If you think that even George W Bush would not be foolish enough to start a war in Iran, think back to how unlikely an invasion of Iraq seemed three years ago. The prologue is uncannily similar: the claims that a member of the "axis of evil" is developing nuclear weapons and that it supports terrorist movements overseas; the demands for inspections; the growing references among Washington conservative commentators to the desirability of "regime change". True, Iran is closer to acquiring a nuclear bomb than Iraq was and, as a country openly dedicated to Islamic crusades and to the destruction of the Great Satan, poses a more plausible threat than Saddam Hussein. But would Iran be a significant crisis at all if the British and Americans had refrained from invading Iraq?

Imagine that you are one of the ruling mullahs in Tehran. You know that your main regional enemy, Israel, has nuclear weapons, though it has never admitted it. You know its ally, the US, is also a nuclear power and it has already invaded your neighbour and overthrown its government on the flimsiest of pretexts. You know that both the US and its ally, Britain, believe themselves to be at war. You know that the former has a record - Laos, Cambodia - of attacking countries that are thought to supply insurgents against a US-backed government, as you are now accused of doing in Iraq and the West Bank. You know that it believes in pre-emptive strikes, as does Israel. You know also, however, that the Americans have heavy military commitments in Iraq and Afghanistan and that, for the moment, they probably can't mount a successful attack. And you know that the US and UK governments have so diminished their credibility that, when they say you are a threat, neither their voters nor other world leaders will necessarily believe them. Wouldn't you think it best not only to acquire nuclear weapons, but to do so in pretty short order, before what looks like a window of opportunity shuts?

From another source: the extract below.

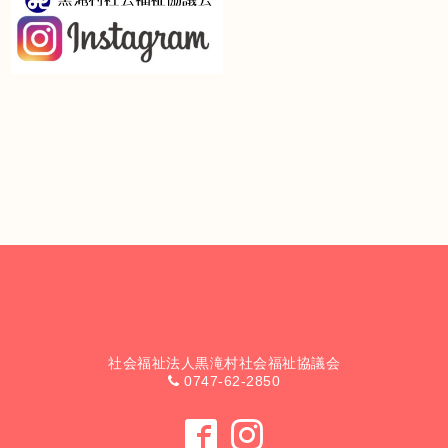
社会福祉法人黒滝村社会福祉協議会
0747-62-2850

You may be miscalculating, but that isn't the point. The Iraq war and occupation have introduced dangerous uncertainties into world affairs. Instead of the Middle East being stabilised, all the pieces have been thrown into the air - as the Washington neoconservatives hoped they would be. The argument for acquiring nuclear weapons, just in case, has never looked stronger. That, after all, is the argument the existing nuclear powers use to justify holding on to their weapons, despite promises of disarmament. The US has even withdrawn from the test ban treaty, and talks of new circumstances in which it might use nuclear weapons either pre-emptively or during conventional wars. As seven foreign ministers (Brazil, Egypt, Ireland, Mexico, South Africa, New Zealand and Sweden) have observed, in a joint declaration this month, the established nuclear powers clearly see their weapons as "a security enhancer". Is it surprising that others think such weapons might enhance their security, too? Given that Israel is the region's only nuclear power - and also spends more than twice as much on defence as its five closest neighbours combined - a conciliator from Mars might conclude that the planet's best hope is to allow Iran to get the bomb, even to give it a helping hand. Only one thing is worse than a balance of terror: an imbalance of terror.

A covert attempt at regime change may be thought too slow and uncertain to head off the threat of a nuclear Iran, a direct military attempt too difficult and bloody. That leaves the option of a pre-emptive strike on Iran's nuclear facilities. The CIA, it is said, has done war games on the results. Nobody liked them. Don't assume the strike won't therefore happen. President Bush, after all, ignored the CIA's advice on Iraq.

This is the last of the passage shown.